Neurofeedback a possible treatment for eosinophilic esophogitis


Sixteen-year-old Brandon Hansen suffers from a recently discovered and relatively rare disease called eosinophilic esophogitis, or EE, which causes a proliferation of the white blood cells called eosinophils to inflame the esophagus.

What that means is that someone suffering from EE is often in pain: the esophagus swells as the white blood cells mount an allergic reaction and infection. The result is a difficulty swallowing solid food and a pain that can keep a person from sleeping or concentrating. Adults with the disease sometimes say they feel like they are having a heart attack. Often associated with acid reflux, doctors typically prescribe batteries of allergy tests, dietary changes and acid reducing medications.

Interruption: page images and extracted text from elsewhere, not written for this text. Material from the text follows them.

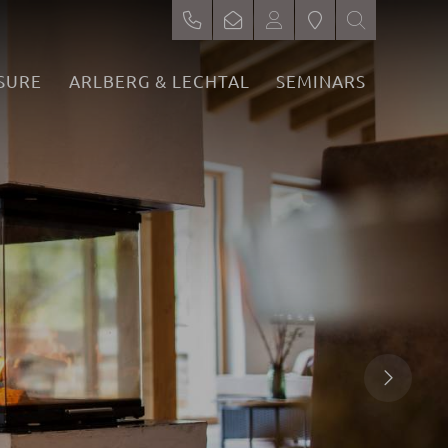
SURE
ARLBERG & LECHTAL
SEMINARS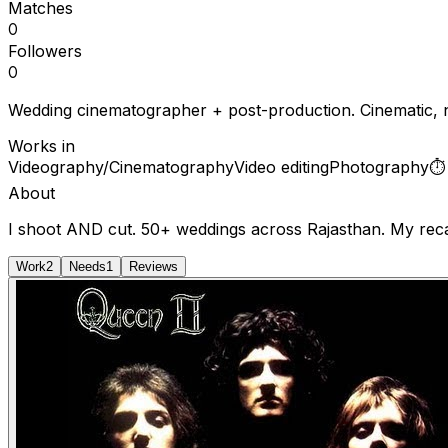
Matches
0
Followers
0
Wedding cinematographer + post-production. Cinematic, no
Works in
Videography/Cinematography
Video editing
Photography
About
I shoot AND cut. 50+ weddings across Rajasthan. My recap
Work
2
Needs
1
Reviews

But none of these treatments appeared to help Brandon who has now been using an experimental theory called neurofeedback. The treatment uses electromagnetic waves to influence and record the activity in the brain, where EE causes white blood cells to respond to a location where they are not needed. The hope is to change Brandon’s brainwaves and cut off the reaction that spurs the eosinophils.

While undergoing the therapy, he can’t watch scary or action-packed movies (Brandon and every teenage boy’s favorite kind). Still, neurofeedback is the first treatment that has shown any real promise, the Hansen family says. Over the summer Brandon worked out to get into football shape. But Brandon’s EE flared up again about the time Bitterroot fires began to pour exacerbating smoke into his home valley. He tried to struggle through the pain, but by the middle of October he was out of school again. Gone too was an opportunity to work as an assistant at the Rocky Mountain Laboratories.

Brandon is now undergoing another round of neurofeedback - although, because the sessions are considered experimental, the family’s health insurance doesn’t cover them so they do not know how many Brandon will be able to have.